I get a little anxious here, but I may misunderstand some things
here. I certainly don't want mail I send out to be automatically
transformed when they get out. Yes, I understand that occurrances
of ][\}{| are not nice to read, but it seems a risky business to
translate them straight off. If I use them in an non-Swedish mail,
I usually explain them. With a non-wanted transformation, that
would look a little stupid. (And how does the machine know that
I use an "[" as a dotted capital "A" and not as a left bracket?)
Wouldn't it be better, if this was done at receiver's end on request?

Another question: Through a mailing-list I have indirectly received
a list of two-character code stemming from Keld Simonsen. I don't
know whether it is this one we discuss, but I would assume so. I
must admit that I laid that one aside with the thought: "My God,
how unreadable and what an overkill!" I tend to think I missed
some points with its purpose. Could Keld or anyone else clarify?

And a final question: we are moving into an eight-bit world. Instead
of relying on old standards, why not aim to have Eunet work with ISO
8859/1 instead? (8859 is apparently already obsolete with the recent
changes in Eastern Europe, but that is another matter.)
-- 
Erland Sommarskog - ENEA Data, Stockholm - sommar@enea.se

keld@login.dkuug.dk (Keld J|rn Simonsen) (08/10/90)

sommar@enea.se (Erland Sommarskog) writes:

>Uwe Geuder (geuder@informatik.uni-stuttgart.de) writes:
>>From Keld J|rn Simonsen:
>>   I use it in email, it is build into the sendmail we use here,
>>   and EUnet has decided to run this on an experimental basis
>>   on all the backbones of EUnet.
>>
>>What does this mean? When I get mail from Sweden, it's still in Swedish
>>ASCII (is that SSCII??), which is horrible too read on (US) ASCII devices
>>used in Germany (German 7-bit Code is never used here). If I run conv SE US
>>on such files they get much prettier. So I can't imagine that any host in
>>between has already done it. Or is there no "EUnet backbone" between Sweden
>>and Germany?

>I get a little anxious here, but I may misunderstand some things
>here. I certainly don't want mail I send out to be automatically
>transformed when they get out. Yes, I understand that occurrances
>of ][\}{| are not nice to read, but it seems a risky business to
>translate them straight off. If I use them in an non-Swedish mail,
>I usually explain them. With a non-wanted transformation, that
>would look a little stupid. (And how does the machine know that
>I use an "[" as a dotted capital "A" and not as a left bracket?)
>Wouldn't it be better, if this was done at receiver's end on request?

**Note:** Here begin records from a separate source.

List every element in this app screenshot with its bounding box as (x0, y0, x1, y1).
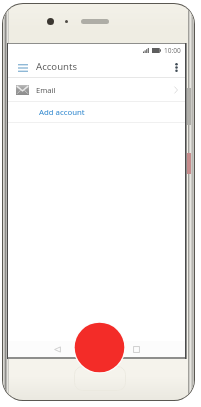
button[interactable]: Home key (74, 366, 126, 391)
button[interactable]: Back (49, 341, 65, 357)
button[interactable]: Email (8, 78, 185, 102)
button[interactable]: Add account (8, 101, 185, 123)
staticText: 10:00 (164, 46, 181, 55)
button[interactable]: Recent apps (128, 341, 144, 357)
staticText: Accounts (36, 60, 78, 73)
staticText: Email (36, 85, 56, 95)
button[interactable]: Open navigation drawer (15, 60, 31, 75)
button[interactable]: More options (168, 59, 184, 75)
staticText: Add account (39, 107, 85, 118)
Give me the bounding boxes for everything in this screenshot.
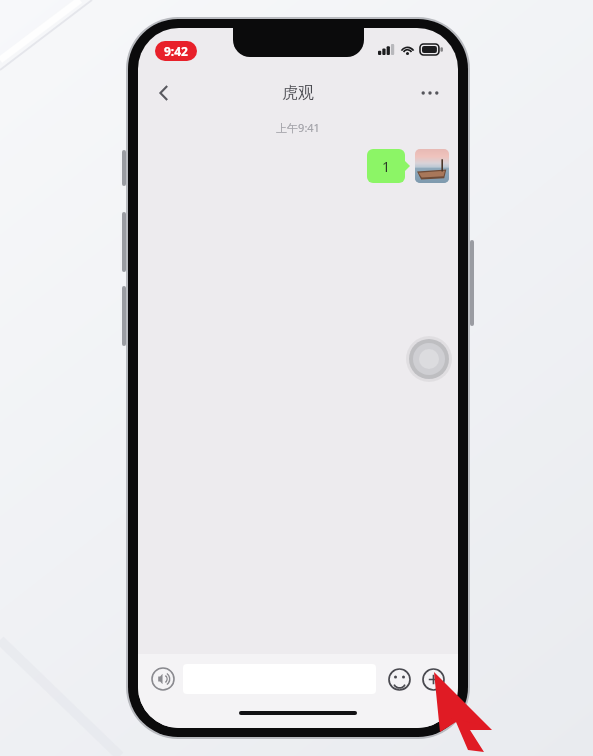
- button[interactable]: More actions: [416, 662, 450, 696]
- button[interactable]: Avatar: [415, 149, 449, 183]
- staticText: 上午9:41: [138, 120, 458, 135]
- button[interactable]: AssistiveTouch: [406, 336, 452, 382]
- button[interactable]: 1: [367, 149, 410, 183]
- button[interactable]: Emoji: [382, 662, 416, 696]
- button[interactable]: More options: [410, 73, 450, 113]
- button[interactable]: Back: [144, 73, 184, 113]
- button[interactable]: Voice message: [146, 662, 180, 696]
- staticText: 9:42: [164, 43, 188, 59]
- staticText: 虎观: [282, 83, 314, 103]
- staticText: 1: [382, 157, 391, 176]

Yes, I share Erland's concerns. You cannot just translate 7-bit [\]
(these 7-bit values are defined as letters in both Swedish and
Danish 7-bit) to ISO 8859-1 Swedish/Danish letters.
What we do at dkuug.dk (the Danish Internet backbone) is transforming
both 8-bit curly braces and Scandinavian letters to 7-bit [\].
The other way, from 7-bit Danish or Swedish to ASCII or some 8-bit code,
we normally do not touch these codes.

The  conversion we do here are mostly for use on 8-bit machines,
where some run ISO 8859-1 and some runs some IBM Codepage.

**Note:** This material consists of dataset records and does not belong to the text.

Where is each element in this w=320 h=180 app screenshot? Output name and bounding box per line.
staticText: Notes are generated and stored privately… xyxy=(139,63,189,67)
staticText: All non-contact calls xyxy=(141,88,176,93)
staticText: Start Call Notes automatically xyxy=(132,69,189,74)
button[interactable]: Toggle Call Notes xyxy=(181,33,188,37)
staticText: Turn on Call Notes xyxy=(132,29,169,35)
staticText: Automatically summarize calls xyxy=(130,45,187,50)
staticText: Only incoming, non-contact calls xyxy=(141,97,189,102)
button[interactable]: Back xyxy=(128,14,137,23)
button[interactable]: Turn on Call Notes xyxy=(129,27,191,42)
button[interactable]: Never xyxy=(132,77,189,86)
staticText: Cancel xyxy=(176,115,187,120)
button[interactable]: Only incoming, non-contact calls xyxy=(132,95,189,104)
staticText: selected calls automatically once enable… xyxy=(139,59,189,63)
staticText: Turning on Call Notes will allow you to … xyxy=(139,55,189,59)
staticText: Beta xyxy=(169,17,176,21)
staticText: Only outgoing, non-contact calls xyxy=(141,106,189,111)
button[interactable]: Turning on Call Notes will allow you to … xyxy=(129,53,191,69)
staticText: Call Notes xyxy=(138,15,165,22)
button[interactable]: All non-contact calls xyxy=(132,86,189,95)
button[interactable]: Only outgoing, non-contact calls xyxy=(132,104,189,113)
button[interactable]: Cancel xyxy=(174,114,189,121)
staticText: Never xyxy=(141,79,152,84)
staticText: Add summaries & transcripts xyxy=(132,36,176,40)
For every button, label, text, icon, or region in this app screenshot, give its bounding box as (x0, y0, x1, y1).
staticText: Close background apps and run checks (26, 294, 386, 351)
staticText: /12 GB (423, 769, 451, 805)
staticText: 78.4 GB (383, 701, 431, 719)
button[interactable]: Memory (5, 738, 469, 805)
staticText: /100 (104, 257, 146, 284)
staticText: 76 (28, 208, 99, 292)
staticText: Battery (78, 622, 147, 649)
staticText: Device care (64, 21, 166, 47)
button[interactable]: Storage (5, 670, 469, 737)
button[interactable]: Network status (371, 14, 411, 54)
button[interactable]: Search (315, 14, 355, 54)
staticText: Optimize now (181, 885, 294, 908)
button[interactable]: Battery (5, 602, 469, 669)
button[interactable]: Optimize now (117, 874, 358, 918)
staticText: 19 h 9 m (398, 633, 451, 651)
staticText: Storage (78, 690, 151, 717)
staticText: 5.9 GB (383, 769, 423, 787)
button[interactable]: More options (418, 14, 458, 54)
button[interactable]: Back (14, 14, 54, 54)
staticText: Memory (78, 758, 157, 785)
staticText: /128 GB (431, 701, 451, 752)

Doing it at the receivers end: well the receiver needs to know
what information is in there. This information must be generated
on the senders side, who knows what the message is.

>Another question: Through a mailing-list I have indirectly received
>a list of two-character code stemming from Keld Simonsen. I don't
>know whether it is this one we discuss, but I would assume so. I
>must admit that I laid that one aside with the thought: "My God,
>how unreadable and what an overkill!" I tend to think I missed
>some points with its purpose. Could Keld or anyone else clarify?

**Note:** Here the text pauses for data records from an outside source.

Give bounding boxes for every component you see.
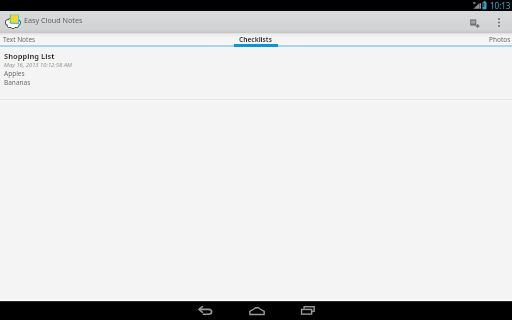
staticText: Bananas <box>4 78 31 87</box>
staticText: Checklists <box>239 35 272 44</box>
button[interactable]: New note <box>465 12 489 33</box>
button[interactable]: Back <box>180 301 231 320</box>
button[interactable]: More options <box>489 12 509 33</box>
button[interactable]: Home <box>231 301 282 320</box>
button[interactable]: Photos <box>341 33 512 47</box>
button[interactable]: Checklists <box>170 33 341 47</box>
button[interactable]: Text Notes <box>0 33 170 47</box>
button[interactable]: Shopping List <box>0 47 512 99</box>
staticText: May 16, 2013 10:12:58 AM <box>4 61 72 69</box>
staticText: Easy Cloud Notes <box>24 15 83 25</box>
staticText: Photos <box>489 35 511 44</box>
staticText: Text Notes <box>3 35 36 44</box>
staticText: Shopping List <box>4 51 55 61</box>
button[interactable]: Recent apps <box>282 301 333 320</box>
staticText: 10:13 <box>490 0 511 11</box>
staticText: Apples <box>4 69 25 78</box>
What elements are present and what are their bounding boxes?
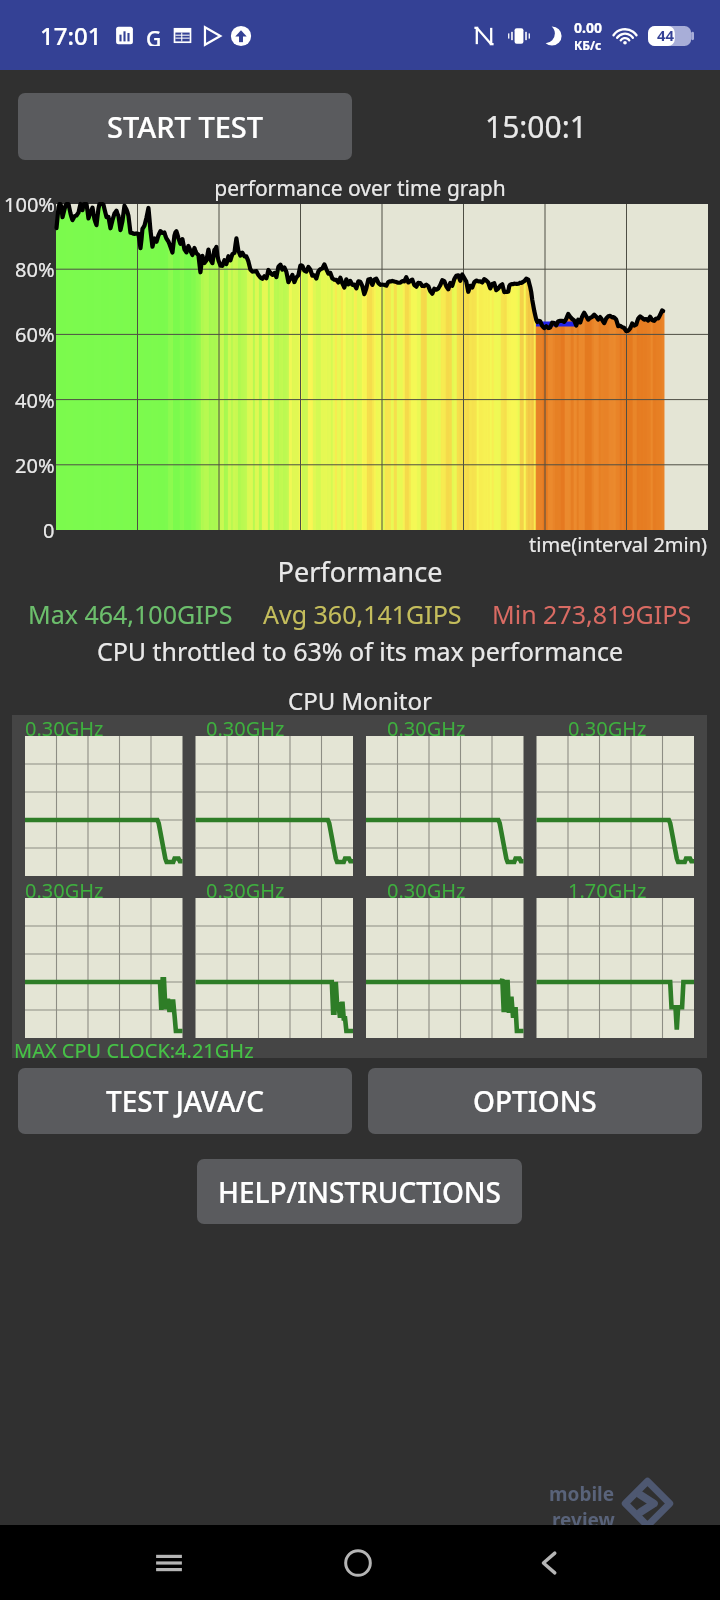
- staticText: 1.70GHz: [568, 877, 647, 904]
- staticText: HELP/INSTRUCTIONS: [218, 1173, 501, 1211]
- staticText: time(interval 2min): [529, 531, 708, 558]
- staticText: MAX CPU CLOCK:4.21GHz: [14, 1037, 254, 1064]
- staticText: 20%: [15, 452, 55, 479]
- staticText: performance over time graph: [0, 174, 720, 203]
- staticText: КБ/с: [574, 37, 602, 53]
- staticText: 0.30GHz: [25, 715, 104, 742]
- staticText: 0.00: [574, 18, 602, 37]
- staticText: 17:01: [40, 19, 102, 52]
- button[interactable]: TEST JAVA/C: [18, 1068, 352, 1134]
- button[interactable]: Recent apps: [129, 1525, 209, 1600]
- staticText: CPU Monitor: [0, 684, 720, 717]
- button[interactable]: START TEST: [18, 93, 352, 160]
- staticText: 0.30GHz: [387, 877, 466, 904]
- staticText: G: [146, 25, 162, 46]
- staticText: Min 273,819GIPS: [492, 597, 692, 631]
- staticText: mobile: [549, 1481, 615, 1507]
- staticText: Avg 360,141GIPS: [263, 597, 462, 631]
- staticText: 0.30GHz: [206, 877, 285, 904]
- button[interactable]: Home: [318, 1525, 398, 1600]
- staticText: Max 464,100GIPS: [28, 597, 233, 631]
- button[interactable]: OPTIONS: [368, 1068, 702, 1134]
- staticText: CPU throttled to 63% of its max performa…: [0, 634, 720, 668]
- staticText: OPTIONS: [473, 1082, 597, 1120]
- staticText: TEST JAVA/C: [106, 1082, 265, 1120]
- staticText: 0.30GHz: [568, 715, 647, 742]
- staticText: Performance: [0, 553, 720, 590]
- staticText: 60%: [15, 321, 55, 348]
- button[interactable]: HELP/INSTRUCTIONS: [197, 1159, 522, 1224]
- staticText: 0.30GHz: [206, 715, 285, 742]
- staticText: 0.30GHz: [387, 715, 466, 742]
- staticText: review: [552, 1507, 615, 1533]
- staticText: 0.30GHz: [25, 877, 104, 904]
- staticText: 100%: [4, 191, 55, 218]
- staticText: 40%: [15, 387, 55, 414]
- button[interactable]: Back: [510, 1525, 590, 1600]
- staticText: 44: [657, 25, 675, 45]
- staticText: 15:00:1: [485, 106, 587, 147]
- staticText: START TEST: [107, 107, 264, 146]
- staticText: 80%: [15, 256, 55, 283]
- staticText: 0: [43, 517, 55, 544]
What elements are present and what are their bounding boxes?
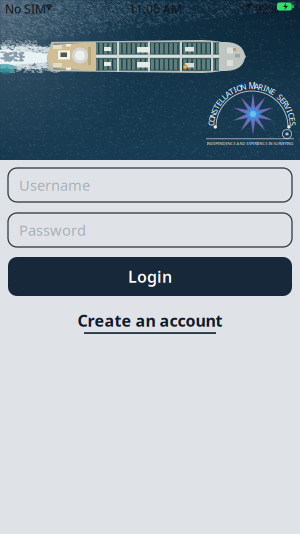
staticText: T <box>229 86 233 97</box>
staticText: INDEPENDENCE AND EXPERIENCE IN SURVEYING <box>206 141 294 146</box>
staticText: I <box>263 83 266 93</box>
staticText: No SIM <box>5 1 46 17</box>
staticText: N <box>210 110 216 120</box>
staticText: N <box>240 82 246 92</box>
staticText: R <box>283 98 288 109</box>
staticText: A <box>225 89 230 99</box>
staticText: V <box>285 102 290 112</box>
staticText: E <box>271 86 275 97</box>
staticText: L <box>222 92 226 102</box>
staticText: S <box>278 92 282 102</box>
staticText: O <box>236 83 242 93</box>
staticText: C <box>209 118 214 129</box>
staticText: T <box>214 102 218 112</box>
button[interactable]: Username <box>0 168 300 202</box>
staticText: S <box>291 118 295 129</box>
button[interactable]: Login <box>0 257 300 296</box>
staticText: N <box>266 84 272 95</box>
staticText: M <box>248 81 256 91</box>
staticText: I <box>288 106 291 116</box>
staticText: I <box>234 84 237 95</box>
staticText: Username <box>19 175 90 195</box>
staticText: O <box>209 114 215 124</box>
staticText: A <box>254 81 259 92</box>
button[interactable]: Create an account <box>64 308 236 336</box>
button[interactable]: Password <box>0 213 300 247</box>
staticText: Login <box>128 266 172 287</box>
staticText: 92% <box>255 1 279 17</box>
staticText: E <box>217 98 221 109</box>
staticText <box>275 89 277 99</box>
staticText: C <box>289 110 294 120</box>
staticText: 11:05 AM <box>129 1 182 17</box>
staticText <box>247 81 249 92</box>
staticText: E <box>281 95 285 105</box>
staticText: E <box>290 114 294 124</box>
staticText: R <box>258 82 263 92</box>
staticText: Create an account <box>78 310 222 331</box>
staticText: L <box>219 95 223 105</box>
staticText: Password <box>19 220 86 240</box>
staticText: S <box>212 106 216 116</box>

Yes, I have made a quite elaborate list of character names, 
which is being used for mail. It is designed for worldwide use,
and the world is big. There is about 940 characters in there
covering all 7 and 8-bit character sets I know of. It does not 
yet contain any Japanese nor Chinese character.

The character names are primarily used to identify a character
and to be able to registrate properties of these, such as membership
of a character set or that it is a lower case character, and then
the upper case character can be specified alongside.
It does have some mnemonic value, eg a with dieresis (a-umlaut)
is called "a:". How readable and beautiful this is can always
be discussed, but there are some rules to it which are consistently
applied. It is also been designed with short names of the characters
to improve compactness and translation costs, and also to improve
readability and writability.

>And a final question: we are moving into an eight-bit world. Instead
>of relying on old standards, why not aim to have Eunet work with ISO
>8859/1 instead? (8859 is apparently already obsolete with the recent
>changes in Eastern Europe, but that is another matter.)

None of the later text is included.